— Records provided —
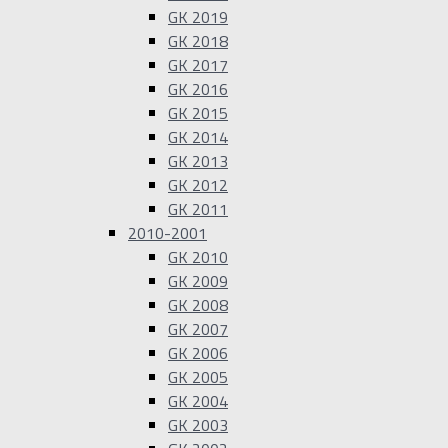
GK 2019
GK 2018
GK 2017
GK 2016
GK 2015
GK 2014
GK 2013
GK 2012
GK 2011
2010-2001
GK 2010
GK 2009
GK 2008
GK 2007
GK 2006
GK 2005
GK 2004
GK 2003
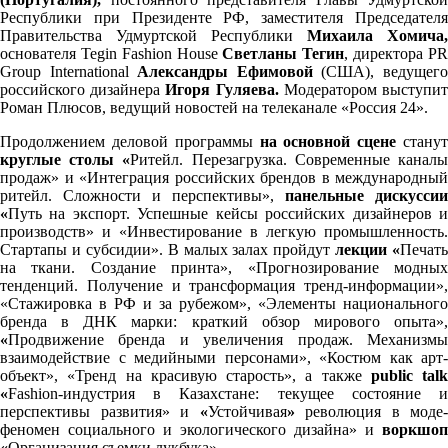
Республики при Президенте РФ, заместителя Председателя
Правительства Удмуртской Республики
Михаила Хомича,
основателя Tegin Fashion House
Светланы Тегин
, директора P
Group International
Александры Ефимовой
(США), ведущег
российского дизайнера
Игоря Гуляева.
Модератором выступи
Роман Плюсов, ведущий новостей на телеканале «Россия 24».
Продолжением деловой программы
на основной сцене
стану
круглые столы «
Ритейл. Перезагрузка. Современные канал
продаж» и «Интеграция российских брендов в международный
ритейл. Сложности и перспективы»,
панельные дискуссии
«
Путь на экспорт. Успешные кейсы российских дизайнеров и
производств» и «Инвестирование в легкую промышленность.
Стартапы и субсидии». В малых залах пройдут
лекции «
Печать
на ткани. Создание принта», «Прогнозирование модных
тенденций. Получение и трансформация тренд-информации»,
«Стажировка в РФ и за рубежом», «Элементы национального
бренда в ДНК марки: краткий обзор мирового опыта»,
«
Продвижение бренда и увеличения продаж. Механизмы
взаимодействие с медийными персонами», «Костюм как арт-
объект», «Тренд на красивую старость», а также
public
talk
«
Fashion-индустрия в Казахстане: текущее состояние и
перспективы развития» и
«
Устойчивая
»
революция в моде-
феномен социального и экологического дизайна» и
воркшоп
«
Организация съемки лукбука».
...
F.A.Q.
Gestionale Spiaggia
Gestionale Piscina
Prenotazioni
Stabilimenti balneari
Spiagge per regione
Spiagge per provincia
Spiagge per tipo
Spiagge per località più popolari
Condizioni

— What the task requires —
The answer is every line in the data where the word "бренда" appears.

— Result for this task —
бренда в ДНК марки: краткий обзор мирового опыта»,
Продвижение бренда и увеличения продаж. Механизмы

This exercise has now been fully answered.